Exercise details -> In the copy, every record below must appear exactly as given, and no picture may appear.

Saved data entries
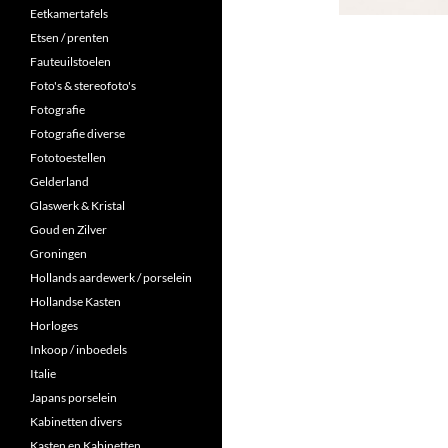
Eetkamertafels
Etsen / prenten
Fauteuilstoelen
Foto's & stereofoto's
Fotografie
Fotografie diverse
Fototoestellen
Gelderland
Glaswerk & Kristal
Goud en Zilver
Groningen
Hollands aardewerk / porselein
Hollandse Kasten
Horloges
Inkoop / inboedels
Italie
Japans porselein
Kabinetten divers
Kasten en Kabinetten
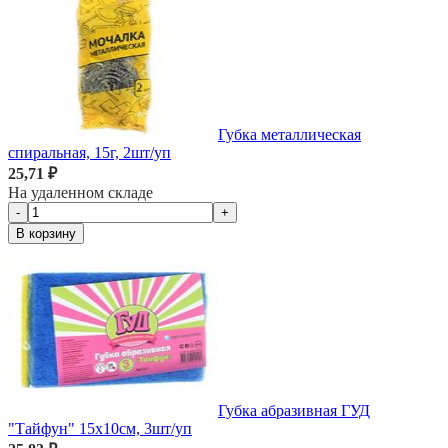
Губка металлическая
спиральная, 15г, 2шт/уп
25,71 ₽
На удаленном складе
-
+
В корзину
Губка абразивная ГУД
"Тайфун" 15х10см, 3шт/уп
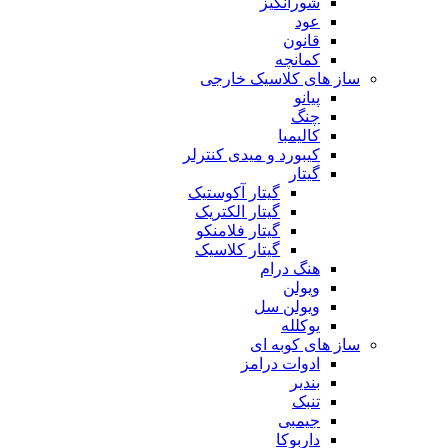
شورانگیز
عود
قانون
کمانچه
ساز های کلاسیک خارجی
پیانو
چنگ
کالیمبا
کیبورد و میدی کنترلر
گیتار
گیتار آکوستیک
گیتار الکتریک
گیتار فلامنکو
گیتار کلاسیک
هنگ درام
ویولن
ویولن سل
یوکلله
ساز های کوبه ای
ادوات درامز
بندیر
تنبک
جیمبی
داربوکا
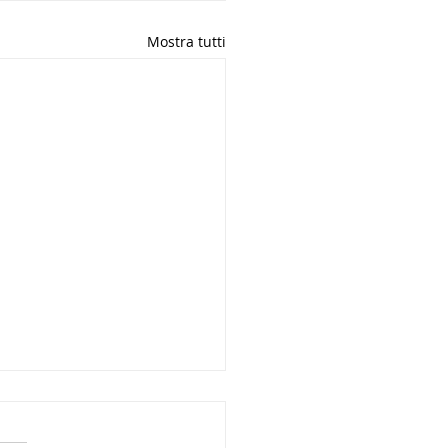
Mostra tutti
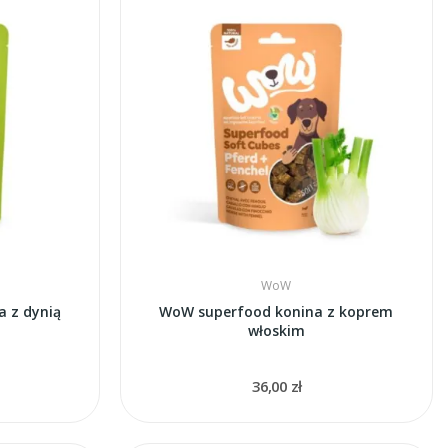
WoW
 z dynią
WoW superfood konina z koprem
włoskim
36,00 zł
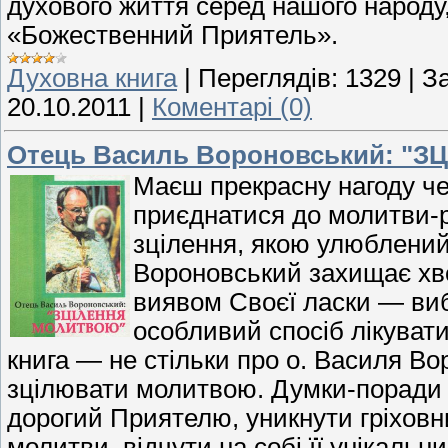
духового життя серед нашого народу
«Божественний Приятель».
Духовна книга
|
Переглядів:
1329
|
З
20.10.2011
|
Коментарі (0)
Отець Василь Вороновський: "
Маєш прекрасну нагоду чер
приєднатися до молитви-р
зцілення, якою улюблений
Вороновський захищає хвор
виявом Своєї лас­ки — ви
особливий спосіб лікувати 
книга — не стільки про о. Василя Во
зцілювати молитвою. Думки-поради 
дорогий При­ятелю, уникнути гріховн
молитви, відчути на собі її унікальн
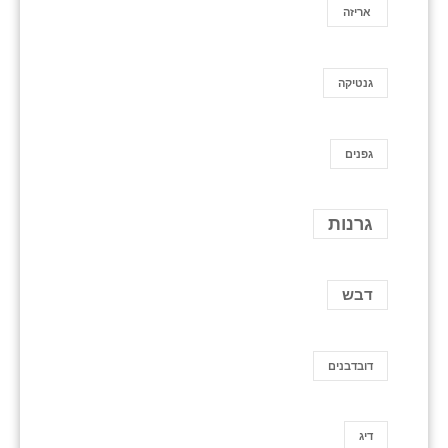
אריזה
גנטיקה
גפנים
גרנות
דבש
דובדבנים
דיג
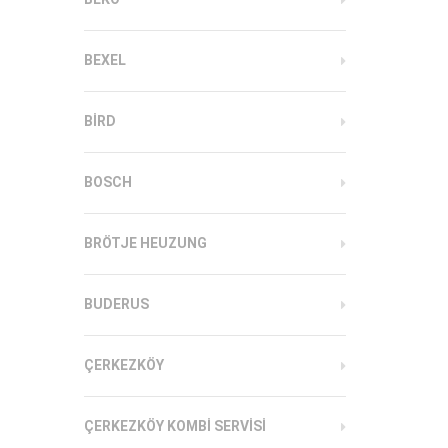
BEXEL
BIRD
BOSCH
BRÖTJE HEUZUNG
BUDERUS
ÇERKEZKÖY
ÇERKEZKÖY KOMBI SERVISI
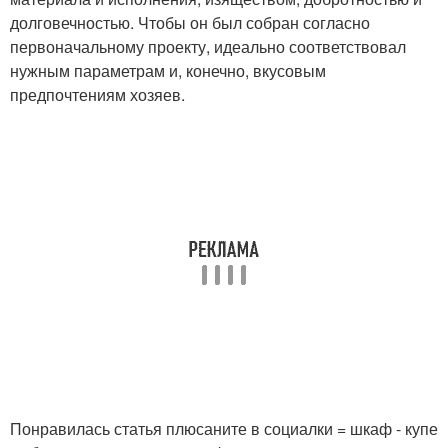
долговечностью. Чтобы он был собран согласно
первоначальному проекту, идеально соответствовал
нужным параметрам и, конечно, вкусовым
предпочтениям хозяев.
Понравилась статья плюсаните в социалки = шкаф - купе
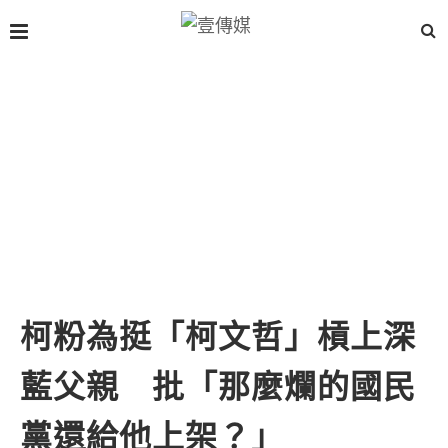
柯粉為挺「柯文哲」槓上深
藍父親 批「那麼爛的國民
黨還給他上架？」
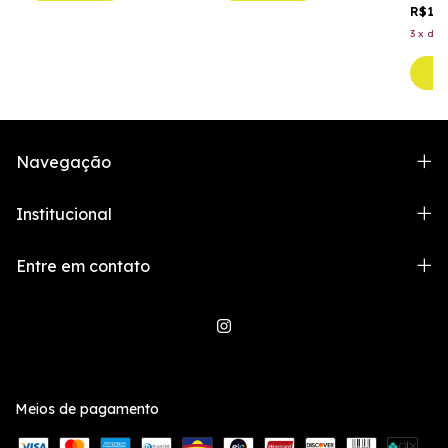
R$15
3
x
de
C
Navegação
Institucional
Entre em contato
Meios de pagamento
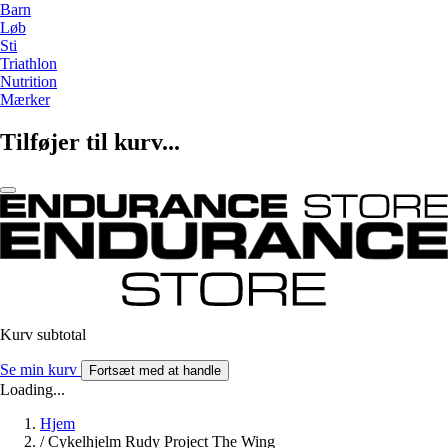
Barn
Løb
Sti
Triathlon
Nutrition
Mærker
Tilføjer til kurv...
Kurv subtotal
Se min kurv
Fortsæt med at handle
Loading...
Hjem
/
Cykelhjelm Rudy Project The Wing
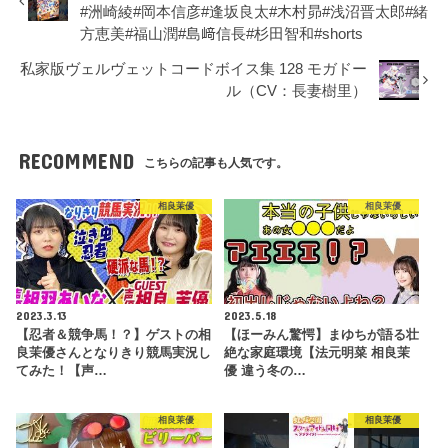
#洲崎綾#岡本信彦#逢坂良太#木村昴#浅沼晋太郎#緒
方恵美#福山潤#島﨑信長#杉田智和#shorts
私家版ヴェルヴェットコードボイス集 128 モガドー
ル（CV：長妻樹里）
RECOMMEND
こちらの記事も人気です。
相良茉優
相良茉優
2023.3.13
2023.5.18
【忍者＆競争馬！？】ゲストの相
【ほーみん驚愕】まゆちが語る壮
良茉優さんとなりきり競馬実況し
絶な家庭環境【法元明菜 相良茉
てみた！【声…
優 違う冬の…
相良茉優
相良茉優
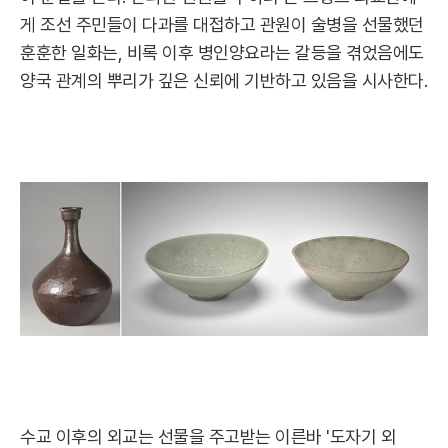
게 조선 주민들이 다과를 대접하고 관원이 술병을 선물했던
훈훈한 일화는, 비록 이후 병인양요라는 갈등을 겪었음에도
양국 관계의 뿌리가 깊은 신뢰에 기반하고 있음을 시사한다.
수교 이후의 외교는 선물을 주고받는 이른바 '도자기 외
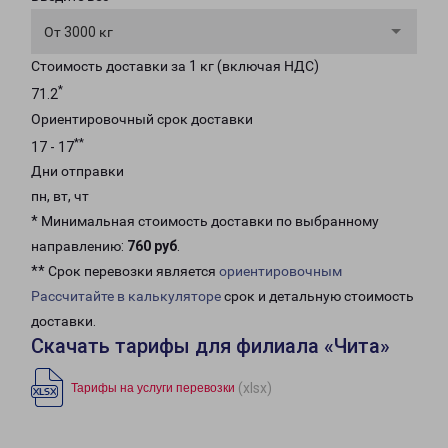
От 3000 кг
Стоимость доставки за 1 кг (включая НДС)
*
71.2
Ориентировочный срок доставки
**
17 - 17
Дни отправки
пн, вт, чт
* Минимальная стоимость доставки по выбранному
направлению:
760 руб
.
** Срок перевозки является
ориентировочным
Рассчитайте в калькуляторе
срок и детальную стоимость
доставки.
Скачать тарифы для филиала «Чита»
(xlsx)
Тарифы на услуги перевозки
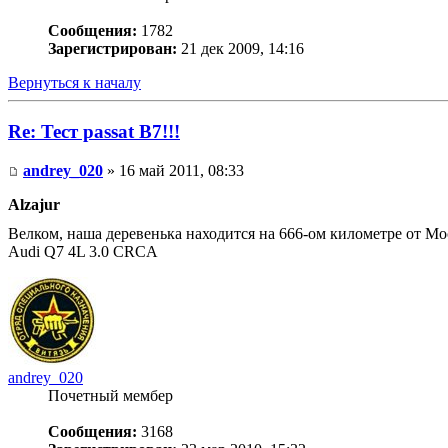
Сообщения:
1782
Зарегистрирован:
21 дек 2009, 14:16
Вернуться к началу
Re: Тест passat B7!!!
andrey_020
» 16 май 2011, 08:33
Alzajur
Велком, наша деревенька находится на 666-ом километре от Мос
Audi Q7 4L 3.0 CRCA
andrey_020
Почетный мембер
Сообщения:
3168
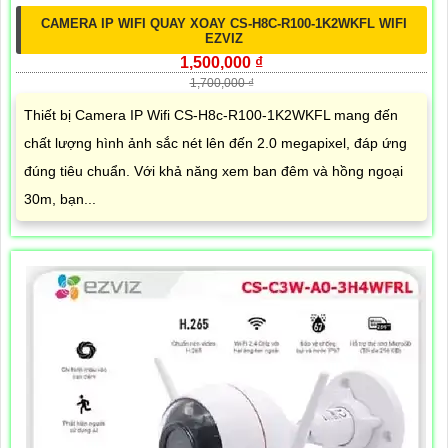
CAMERA IP WIFI QUAY XOAY CS-H8C-R100-1K2WKFL WIFI
EZVIZ
1,500,000 ₫
1,700,000 ₫
Thiết bị Camera IP Wifi CS-H8c-R100-1K2WKFL mang đến
chất lượng hình ảnh sắc nét lên đến 2.0 megapixel, đáp ứng
đúng tiêu chuẩn. Với khả năng xem ban đêm và hồng ngoại
30m, bạn...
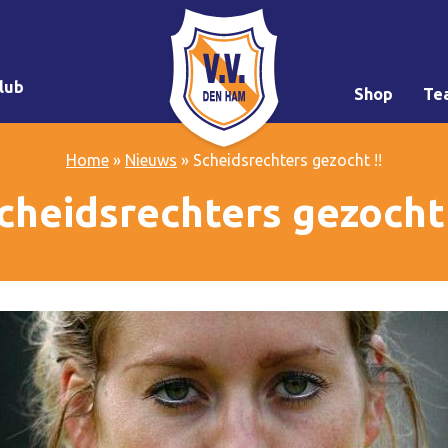
lub
Shop
Te
Home
»
Nieuws
»
Scheidsrechters gezocht !!
cheidsrechters gezocht 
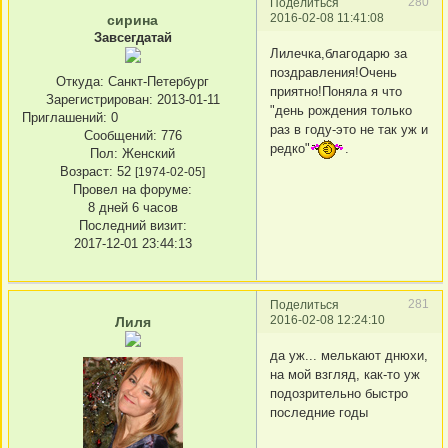
280
Поделиться
2016-02-08 11:41:08
сирина
Завсегдатай
Лилечка,благодарю за
поздравления!Очень
Откуда:
Санкт-Петербург
приятно!Поняла я что
Зарегистрирован
: 2013-01-11
"день рождения только
Приглашений:
0
раз в году-это не так уж и
Сообщений:
776
редко"
.
Пол:
Женский
Возраст:
52
[1974-02-05]
Провел на форуме:
8 дней 6 часов
Последний визит:
2017-12-01 23:44:13
281
Поделиться
2016-02-08 12:24:10
Лиля
да уж... мелькают днюхи,
на мой взгляд, как-то уж
подозрительно быстро
последние годы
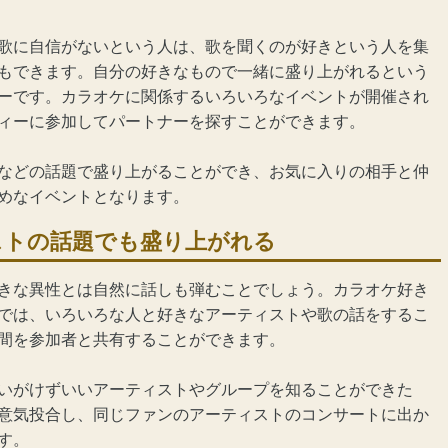
歌に自信がないという人は、歌を聞くのが好きという人を集
もできます。自分の好きなもので一緒に盛り上がれるという
ー
です。カラオケに関係するいろいろなイベントが開催され
ィーに参加してパートナーを探すことができます。
などの話題で盛り上がることができ、お気に入りの相手と仲
めなイベントとなります。
ストの話題でも盛り上がれる
きな異性とは自然に話しも弾むことでしょう。カラオケ好き
では、いろいろな人と好きなアーティストや歌の話をするこ
間を参加者と共有することができます。
いがけずいいアーティストやグループを知ることができた
意気投合し、同じファンのアーティストのコンサートに出か
す。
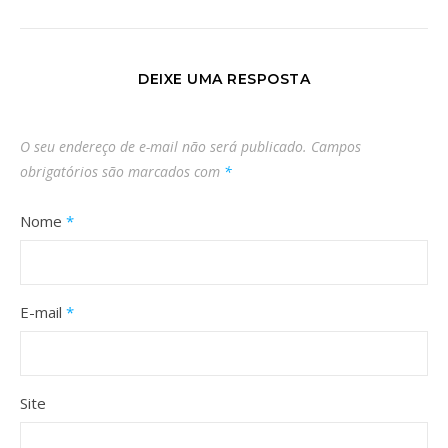
DEIXE UMA RESPOSTA
O seu endereço de e-mail não será publicado.
Campos
obrigatórios são marcados com
*
Nome
*
E-mail
*
Site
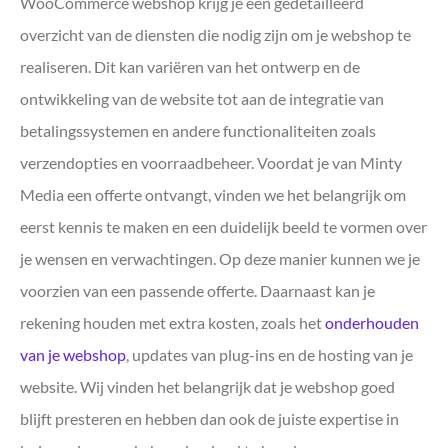
WooCommerce webshop krijg je een gedetailleerd
overzicht van de diensten die nodig zijn om je webshop te
realiseren. Dit kan variëren van het ontwerp en de
ontwikkeling van de website tot aan de integratie van
betalingssystemen en andere functionaliteiten zoals
verzendopties en voorraadbeheer. Voordat je van Minty
Media een offerte ontvangt, vinden we het belangrijk om
eerst kennis te maken en een duidelijk beeld te vormen over
je wensen en verwachtingen. Op deze manier kunnen we je
voorzien van een passende offerte. Daarnaast kan je
rekening houden met extra kosten, zoals het
onderhouden
van je webshop
, updates van plug-ins en de hosting van je
website. Wij vinden het belangrijk dat je webshop goed
blijft presteren en hebben dan ook de juiste expertise in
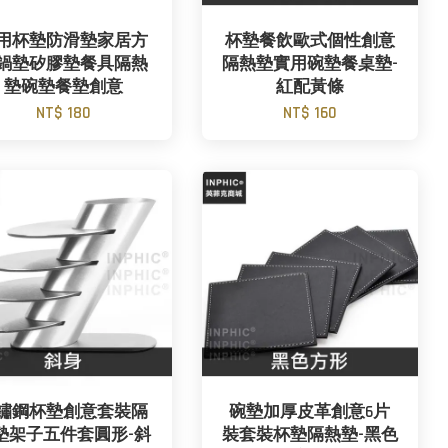
用杯墊防滑墊家居方
杯墊餐飲歐式個性創意
鍋墊矽膠墊餐具隔熱
隔熱墊實用碗墊餐桌墊-
墊碗墊餐墊創意
紅配黃條
NT$ 180
NT$ 160
鏽鋼杯墊創意套裝隔
碗墊加厚皮革創意6片
墊架子五件套圓形-斜
裝套裝杯墊隔熱墊-黑色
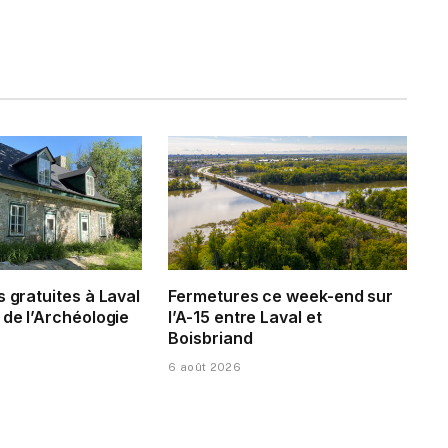
s gratuites à Laval
Fermetures ce week-end sur
 de l’Archéologie
l’A-15 entre Laval et
Boisbriand
6 août 2026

Response ->
Eetkamertafels
Etsen / prenten
Fauteuilstoelen
Foto's & stereofoto's
Fotografie
Fotografie diverse
Fototoestellen
Gelderland
Glaswerk & Kristal
Goud en Zilver
Groningen
Hollands aardewerk / porselein
Hollandse Kasten
Horloges
Inkoop / inboedels
Italie
Japans porselein
Kabinetten divers
Kasten en Kabinetten
Губка металлическая
спиральная, 15г, 2шт/уп
25,71 ₽
На удаленном складе
-
+
В корзину
Губка абразивная ГУД
"Тайфун" 15х10см, 3шт/уп
شورانگیز
عود
قانون
کمانچه
ساز های کلاسیک خارجی
پیانو
چنگ
کالیمبا
کیبورد و میدی کنترلر
گیتار
گیتار آکوستیک
گیتار الکتریک
گیتار فلامنکو
گیتار کلاسیک
هنگ درام
ویولن
ویولن سل
یوکلله
ساز های کوبه ای
ادوات درامز
بندیر
تنبک
جیمبی
داربوکا
Mostra tutti
WoW
 z dynią
WoW superfood konina z koprem
włoskim
36,00 zł
духового життя серед нашого народу
«Божественний Приятель».
Духовна книга
|
Переглядів:
1329
|
З
20.10.2011
|
Коментарі (0)
Отець Василь Вороновський: "
Маєш прекрасну нагоду чер
приєднатися до молитви-р
зцілення, якою улюблений
Вороновський захищає хвор
виявом Своєї лас­ки — ви
особливий спосіб лікувати 
книга — не стільки про о. Василя Во
зцілювати молитвою. Думки-поради 
дорогий При­ятелю, уникнути гріховн
молитви, відчути на собі її унікальн
אריזה
גנטיקה
גפנים
גרנות
דבש
דובדבנים
דיג
BEXEL
BIRD
BOSCH
BRÖTJE HEUZUNG
BUDERUS
ÇERKEZKÖY
ÇERKEZKÖY KOMBI SERVISI
долговечностью. Чтобы он был собран согласно
первоначальному проекту, идеально соответствовал
нужным параметрам и, конечно, вкусовым
предпочтениям хозяев.
Понравилась статья плюсаните в социалки = шкаф - купе
柯粉為挺「柯文哲」槓上深
藍父親 批「那麼爛的國民
黨還給他上架？」
R$15
3
x
de
C
Navegação
Institucional
Entre em contato
Meios de pagamento
Barn
Løb
Sti
Triathlon
Nutrition
Mærker
Tilføjer til kurv...
Kurv subtotal
Se min kurv
Fortsæt med at handle
Loading...
Hjem
/
Cykelhjelm Rudy Project The Wing
#洲崎綾#岡本信彦#逢坂良太#木村昴#浅沼晋太郎#緒
方恵美#福山潤#島﨑信長#杉田智和#shorts
私家版ヴェルヴェットコードボイス集 128 モガドー
ル（CV：長妻樹里）
RECOMMEND
こちらの記事も人気です。
相良茉優
相良茉優
2023.3.13
2023.5.18
【忍者＆競争馬！？】ゲストの相
【ほーみん驚愕】まゆちが語る壮
良茉優さんとなりきり競馬実況し
絶な家庭環境【法元明菜 相良茉
てみた！【声…
優 違う冬の…
相良茉優
相良茉優
게 조선 주민들이 다과를 대접하고 관원이 술병을 선물했던
훈훈한 일화는, 비록 이후 병인양요라는 갈등을 겪었음에도
양국 관계의 뿌리가 깊은 신뢰에 기반하고 있음을 시사한다.
수교 이후의 외교는 선물을 주고받는 이른바 '도자기 외
От 3000 кг
Стоимость доставки за 1 кг (включая НДС)
*
71.2
Ориентировочный срок доставки
**
17 - 17
Дни отправки
пн, вт, чт
* Минимальная стоимость доставки по выбранному
направлению:
760 руб
.
** Срок перевозки является
ориентировочным
Рассчитайте в калькуляторе
срок и детальную стоимость
доставки.
Скачать тарифы для филиала «Чита»
(xlsx)
Тарифы на услуги перевозки
Сообщения:
1782
Зарегистрирован:
21 дек 2009, 14:16
Вернуться к началу
Re: Тест passat B7!!!
andrey_020
» 16 май 2011, 08:33
Alzajur
Велком, наша деревенька находится на 666-ом километре от Мос
Audi Q7 4L 3.0 CRCA
andrey_020
Почетный мембер
Сообщения:
3168
CAMERA IP WIFI QUAY XOAY CS-H8C-R100-1K2WKFL WIFI
EZVIZ
1,500,000 ₫
1,700,000 ₫
Thiết bị Camera IP Wifi CS-H8c-R100-1K2WKFL mang đến
chất lượng hình ảnh sắc nét lên đến 2.0 megapixel, đáp ứng
đúng tiêu chuẩn. Với khả năng xem ban đêm và hồng ngoại
30m, bạn...
lub
Shop
Te
Home
»
Nieuws
»
Scheidsrechters gezocht !!
cheidsrechters gezocht 
280
Поделиться
2016-02-08 11:41:08
сирина
Завсегдатай
Лилечка,благодарю за
поздравления!Очень
Откуда:
Санкт-Петербург
приятно!Поняла я что
Зарегистрирован
: 2013-01-11
"день рождения только
Приглашений:
0
раз в году-это не так уж и
Сообщений:
776
редко"
.
Пол:
Женский
Возраст:
52
[1974-02-05]
Провел на форуме:
8 дней 6 часов
Последний визит:
2017-12-01 23:44:13
281
Поделиться
2016-02-08 12:24:10
Лиля
да уж... мелькают днюхи,
на мой взгляд, как-то уж
подозрительно быстро
последние годы
歌に自信がないという人は、歌を聞くのが好きという人を集
もできます。自分の好きなもので一緒に盛り上がれるという
ー
です。カラオケに関係するいろいろなイベントが開催され
ィーに参加してパートナーを探すことができます。
などの話題で盛り上がることができ、お気に入りの相手と仲
めなイベントとなります。
ストの話題でも盛り上がれる
きな異性とは自然に話しも弾むことでしょう。カラオケ好き
では、いろいろな人と好きなアーティストや歌の話をするこ
間を参加者と共有することができます。
いがけずいいアーティストやグループを知ることができた
意気投合し、同じファンのアーティストのコンサートに出か
す。
DEIXE UMA RESPOSTA
O seu endereço de e-mail não será publicado.
Campos
obrigatórios são marcados com
*
Nome
*
E-mail
*
Site
WooCommerce webshop krijg je een gedetailleerd
overzicht van de diensten die nodig zijn om je webshop te
realiseren. Dit kan variëren van het ontwerp en de
ontwikkeling van de website tot aan de integratie van
betalingssystemen en andere functionaliteiten zoals
verzendopties en voorraadbeheer. Voordat je van Minty
Media een offerte ontvangt, vinden we het belangrijk om
eerst kennis te maken en een duidelijk beeld te vormen over
je wensen en verwachtingen. Op deze manier kunnen we je
voorzien van een passende offerte. Daarnaast kan je
rekening houden met extra kosten, zoals het
onderhouden
van je webshop
, updates van plug-ins en de hosting van je
website. Wij vinden het belangrijk dat je webshop goed
blijft presteren en hebben dan ook de juiste expertise in
用杯墊防滑墊家居方
杯墊餐飲歐式個性創意
鍋墊矽膠墊餐具隔熱
隔熱墊實用碗墊餐桌墊-
墊碗墊餐墊創意
紅配黃條
NT$ 180
NT$ 160
鏽鋼杯墊創意套裝隔
碗墊加厚皮革創意6片
墊架子五件套圓形-斜
裝套裝杯墊隔熱墊-黑色
s gratuites à Laval
Fermetures ce week-end sur
 de l’Archéologie
l’A-15 entre Laval et
Boisbriand
6 août 2026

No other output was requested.